Karayılan gazetecilerden neden özür diledi?
Radikal yazarı Ezgi Başaran, Kandil'deki basın toplantıdı sonrasında bir grup gazeteci ile buluşan Murat Karayılan'ın açıklamalarını köşesine taşıdı...
Günün bir diğer Murat Karayılan röportajı da Radikal yazarı Ezgi Başaran'dan geldi.
Bizim HPG gerçekten çok dogmatiktir
Kandil'deki basın toplantısını yerinden takip eden Başaran, Karayılan'la yaptığı röportajda, basın toplantısı öncesinde gazetecilere üst araması yapılması konusunda tekrar özür diledi. "Bizim HPG gerçekten çok dogmatiktir. Hatadır, bunun için özür diliyoruz." diyen Karayılan basın toplantısının ardından çok sınırlı sayıda bir gazeteci grubu ile buluştu. Buluşmada konuşanların büyük bölümü Türkiye kamuoyunda ilk defa dile getirildi, detaylarına vakıf olmadığımız bir çok konu açıklığa kavuştu.
Gazetecileri aramamalıydık
Sizlerin üstünü başını aramışlar, sonradan öğrendim. O kadarına
gerek yoktu. Bizim HPG gerçekten çok dogmatiktir. Hatadır, bunun
için özür diliyoruz. Basın toplantısının geç başlamasının sebebi de
tepemizde dolaşan Heron’lardı. Tam olarak siz gazetecilerin
bulunduğu binanın üzerinde dolanıyordu. Ben de dedim ki,
gazetecilere haber vermeyin tam üstlerinde olduğunu, belki
paniklerler! Tam gece 24.00’te başladı, sabah 11.00’e kadar
aralıksız sürdü bu Heron hareketliliği.
Önderlik daha çabuk çekilme istiyor
Nasıl anlaşıldı bilmiyorum ama geri çekilmeyle ilgili saydığımız 6
madde bizim şartlarımız değildi. Biz şartsız geri çekiliyoruz. Ama
bu geri çekilmenin sorunsuz yapılması için o maddeler gerekli.

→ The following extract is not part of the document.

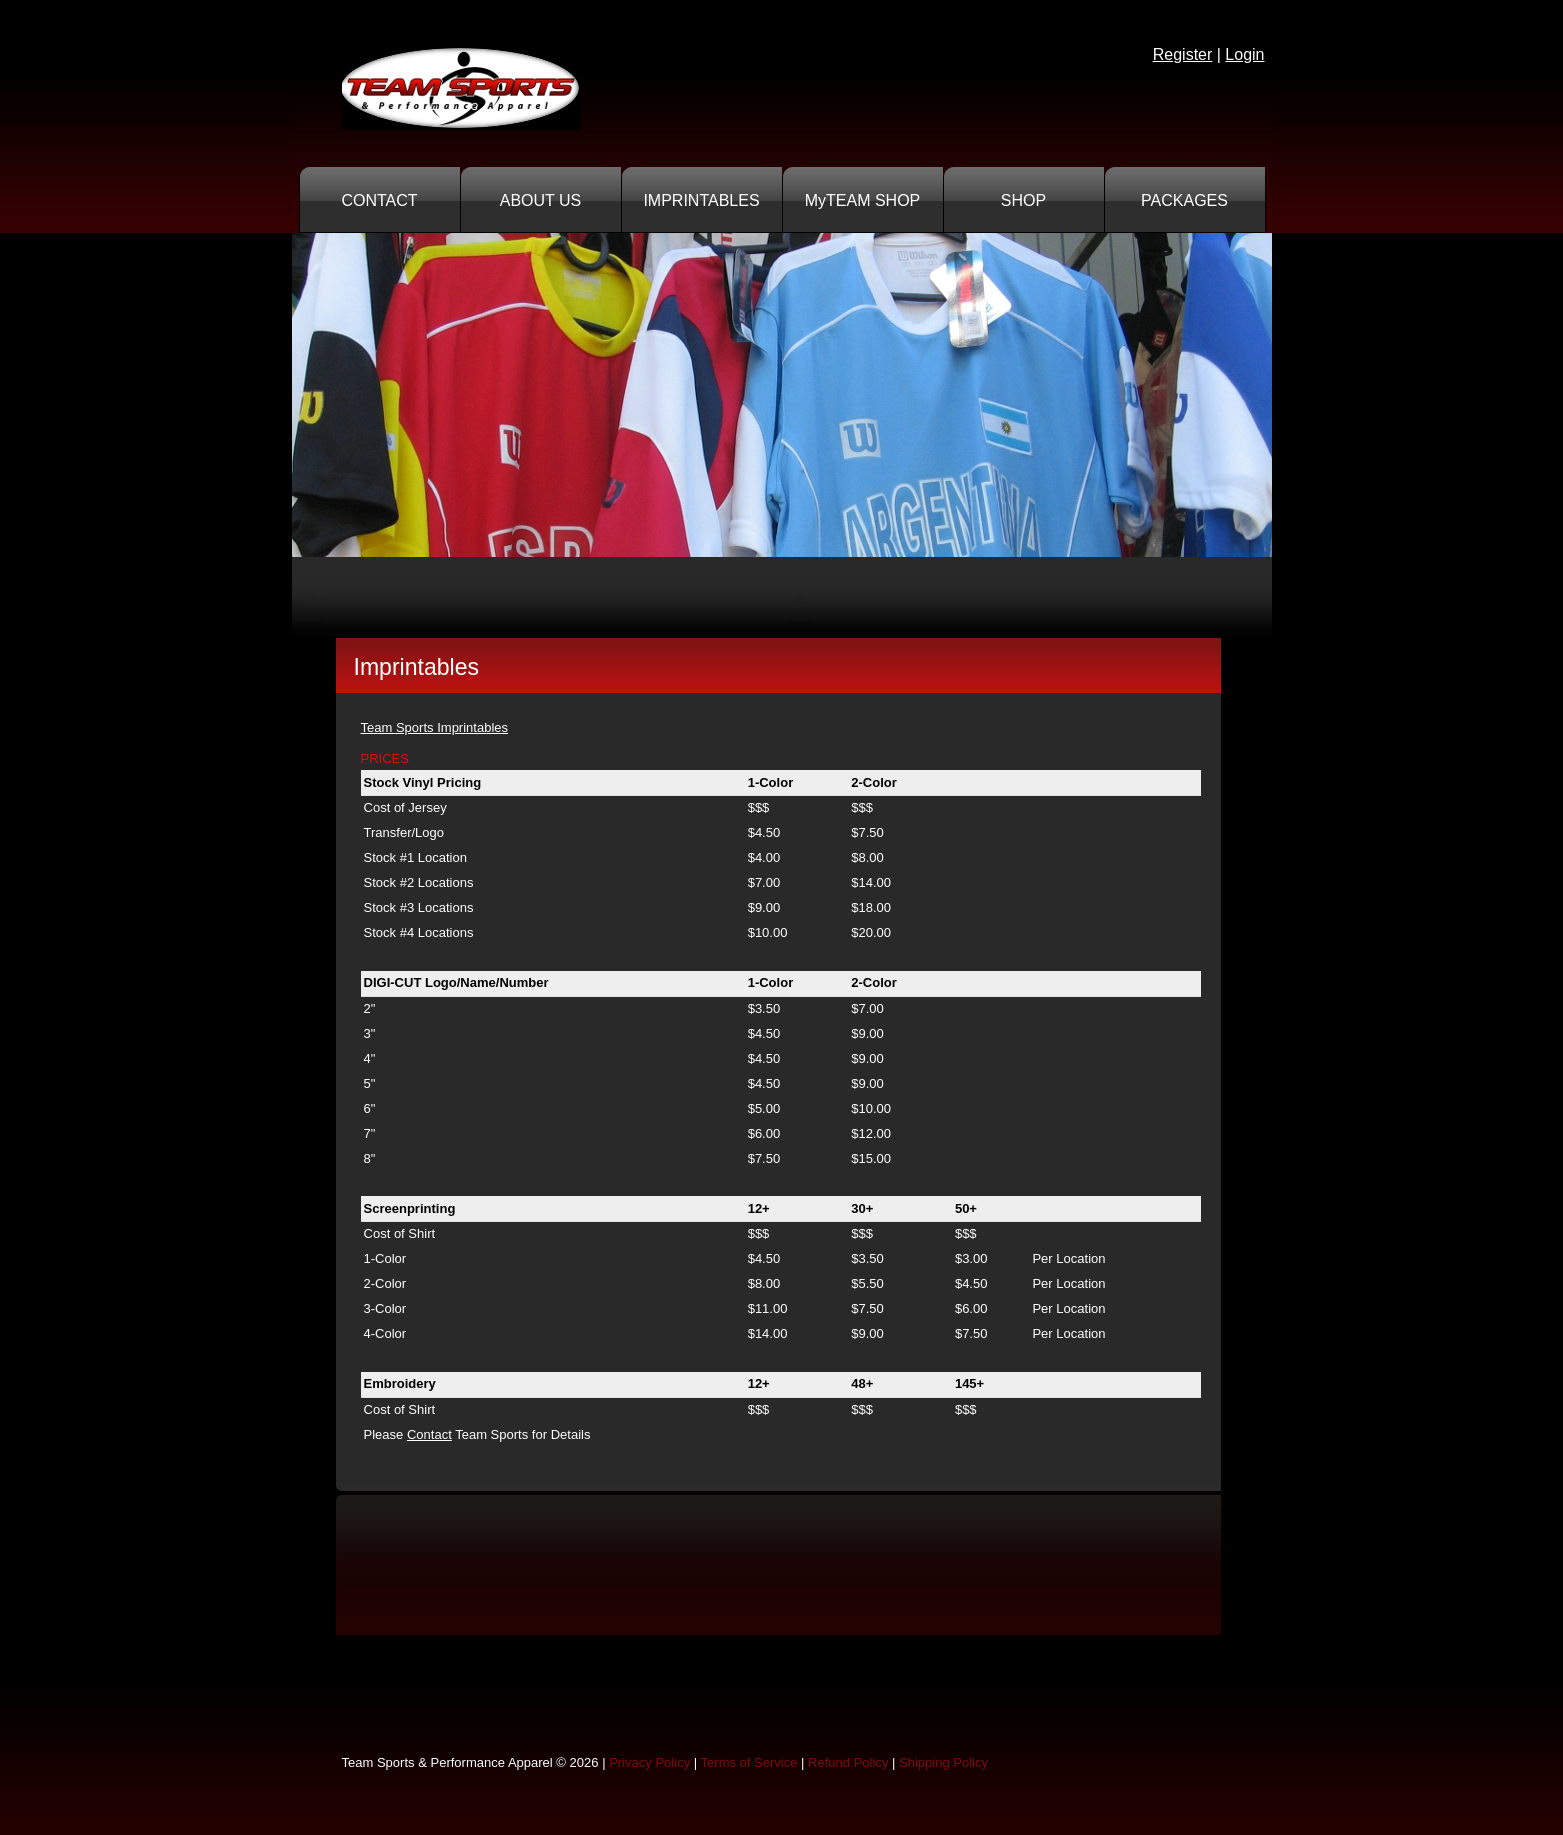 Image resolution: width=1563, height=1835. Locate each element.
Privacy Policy (649, 1762)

Çünkü birinin başına birşey gelse, bir grup imha olsa bu süreç
durur. Bizim elimizdeki mevcut bilgilere göre geri çekilme ancak
sonbahar gibi tamamlanır. Fakat şunu da açıklıkla söyleyeyim: Benim
anladığım, Önderlik bu çekilmenin daha erken yani sonbahardan önce
bitmesini istiyor. Çekilmeyle ilgili daha teknik bilgiye sahip
birimlerimiz var. Onlarla henüz tartışmış değiliz. Detaylara
gireceğiz bugünlerde. Niye 8 Mayıs’ı belirledik? Özel bir sebebi
yok, 10-15 günlük bir hazırlık sürecine ihtiyacımız
vardı.
Öcalan’la doğrudan görüşmek ihtiyaç
Bu nasıl olabilir? Mesela bizden bir heyet İmralı’ya gidip
gelebilmeli. Madem anlaşarak köklü bir sorunu çözüyorsak, bunun
olanakları yaratılmalı. Nasıl ki her tarafta aranan insanlar
buradan özel uçakla Oslo’ya gidip geldiyse İmralı’ya da gidebilir.
Video mesaj da iyi birşeydir belki ama bu biraraya gelmeyi de
pazarlık konusu yapmamak lazım. Gerçekten bütün arkadaşlarımızın
iknası ve pürüzlerin aşılması için önderliğin bir kısım arkadaşlar
önünde direkt konuşabilmesi çok daha çözümleyici olur. Biz bunu
sıkıntı çıkarmak için istemiyoruz, hakikaten de ihtiyaç var. Mesela
biz şimdi süreci başlattık. Ortalarında ya da sonuna doğru böyle
bir görüşme bizi gayet rahatlatır yani. Bu tür şeylerin ihtiyaç
olmasının dışında siyasi bir anlamı da var. Mesela geri çekilmeyi
meclisten çıkacak bir kararla gerçekleştirmek güvenliğimiz için
ihtiyaçtı. Ama aynı zamanda hükümetin ve meclisin bu sorunu
çözmesindeki kararlılığı ve ciddiyeti kanıtlamış olacaktı. Eğer bu
karar çıksaydı… Devlet bazı kararları hemen alamayacağını söylüyor.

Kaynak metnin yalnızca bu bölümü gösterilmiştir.